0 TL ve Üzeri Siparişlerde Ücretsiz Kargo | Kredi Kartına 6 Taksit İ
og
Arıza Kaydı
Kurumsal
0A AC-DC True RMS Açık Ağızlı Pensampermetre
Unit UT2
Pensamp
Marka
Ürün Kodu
* * * * *
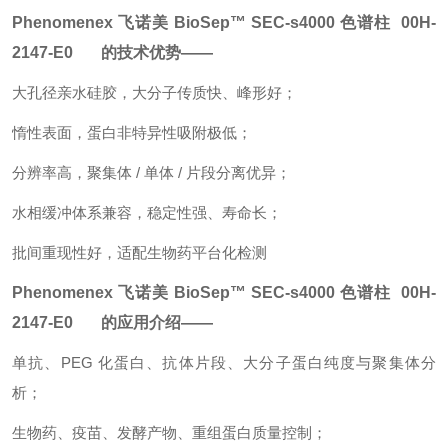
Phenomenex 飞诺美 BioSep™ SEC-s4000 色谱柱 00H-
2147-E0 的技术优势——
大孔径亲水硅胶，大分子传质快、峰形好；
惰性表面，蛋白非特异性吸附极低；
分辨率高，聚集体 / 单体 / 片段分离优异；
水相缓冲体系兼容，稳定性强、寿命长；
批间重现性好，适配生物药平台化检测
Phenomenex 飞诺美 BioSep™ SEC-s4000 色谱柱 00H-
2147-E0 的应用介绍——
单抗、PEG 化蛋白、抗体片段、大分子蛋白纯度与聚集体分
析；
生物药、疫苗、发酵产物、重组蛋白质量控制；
* * * * *
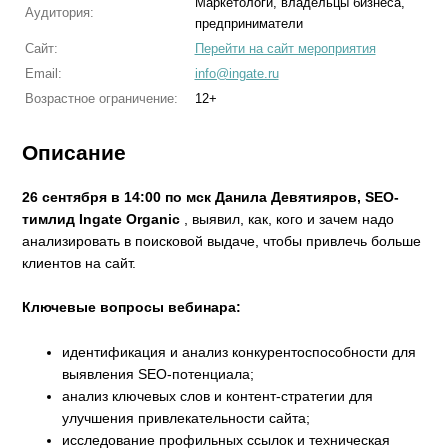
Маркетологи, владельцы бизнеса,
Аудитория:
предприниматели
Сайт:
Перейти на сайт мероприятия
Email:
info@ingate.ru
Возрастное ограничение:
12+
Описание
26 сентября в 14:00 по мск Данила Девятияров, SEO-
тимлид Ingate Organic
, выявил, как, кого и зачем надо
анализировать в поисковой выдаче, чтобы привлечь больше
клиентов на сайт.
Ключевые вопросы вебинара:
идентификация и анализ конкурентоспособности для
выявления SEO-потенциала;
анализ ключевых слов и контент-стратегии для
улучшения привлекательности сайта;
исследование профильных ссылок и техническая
* * * * *
**Task instructions:** Using the entries above, extract exactly the span from the line with "и зачем надо" to the line with "исследование профильных ссылок и техническая", both lines included; leave out everything else.

**Solution for this task:**
, выявил, как, кого и зачем надо
анализировать в поисковой выдаче, чтобы привлечь больше
клиентов на сайт.
Ключевые вопросы вебинара:
идентификация и анализ конкурентоспособности для
выявления SEO-потенциала;
анализ ключевых слов и контент-стратегии для
улучшения привлекательности сайта;
исследование профильных ссылок и техническая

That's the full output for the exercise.